専門医が30年以上を費やしてたどりついた…「沈黙の臓器=腎臓」を守る簡単【ウォーキング法】
むしろ、症状をはっきりと自覚できるころには、慢性腎臓病がかなり進行しているとも言い換えられるでしょう。早期発見するためには尿検査による尿たんぱくや尿潜血、血液検査によるクレアチニンの濃度などが指標となります。
また、一般の方でも「推算糸球体ろ過量(eGFR)年齢別早見表」を活用すれば、腎臓の糸球体ろ過量(GER)を推定できるので、おおよそ慢性腎臓病の疑いがあるかどうかを判断できます。
しかし、もっと理想的なことをいえば、重要なのはそもそも腎臓病自体を発症させないことではないでしょうか。誰だって病気にはなりたくないし、痛い思いもしたくないですよね。
「そんなニーズに応えたい」
「腎臓のために今すぐにでもできることはないのだろうか」
そんな思いが発端となって開発された画期的なプログラムこそが、本稿で取り上げる「いきいきウォーキング」などの腎臓リハビリメソッド(運動療法)を中心とした"腎臓リハビリテーション"です。
私は30年以上の歳月を費やして腎臓の研究と臨床に取り組んできました。さまざまな紆余曲折を経ながら、そして少しの偶然の産物を賜ったおかげでたどり着けたのが、ほかの何物でもない腎臓リハビリメソッドのノウハウです。

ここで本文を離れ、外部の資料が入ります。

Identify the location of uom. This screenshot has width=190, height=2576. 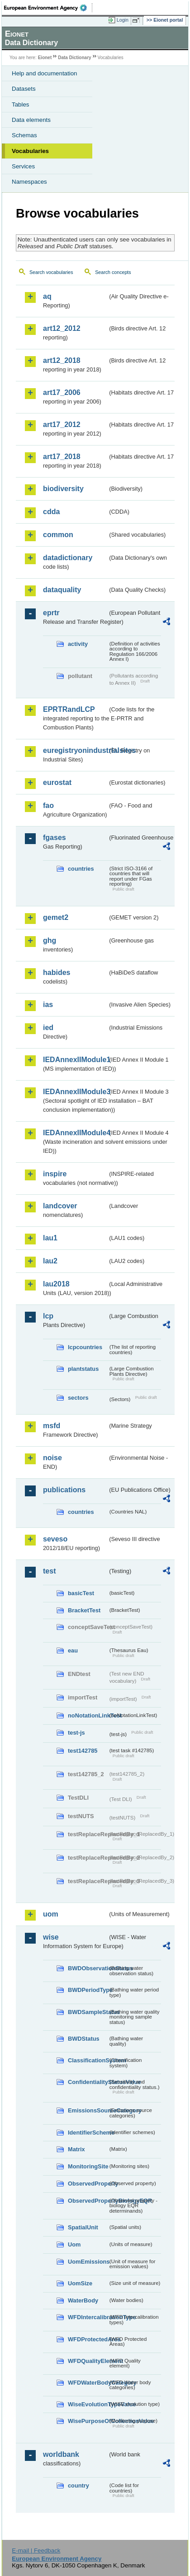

腎臓リハビリにおける運動療法の研究結果を初めて講演したのが2000年のこと――今までの概念を大きく覆すものだったので、当時は否定的な意見も少なくありませんでした。しかし、それを上回るほどに国際的な称賛を浴び、確固たる有意なものとして腎臓リハビリメソッドは世界に広がっていくことになったのです。
私たちが中心となって発足した日本腎臓リハビリテーション学会は、腎臓リハビリにおける世界初の学術団体であり、今でも世界を先導していく立場にあります。
リハビリと聞くと、病後に取り組むイメージが強いかもしれませんが、腎臓リハビリはその限りではありません。腎機能の回復や維持、腎臓病予防の観点からも非常に効果的であり、「クレアチニン値が下がった!」「尿たんぱくが減った!」「人工透析を回避できた!」など、多くの事例によって、その有用性が実証されています。
「腎臓リハビリメソッド」を始める前の注意点
腎臓リハビリの運動療法は、慢性腎臓病の患者さんや人工透析を受けている患者さんでも安全に取り組めるものですが、病院では医師や看護師、理学療法士、作業療法士といった医療従事者のもとで、しっかりと腎臓の状態や運動負荷が管理され、患者さんの体調にもじゅうぶんに注意や配慮がなされています。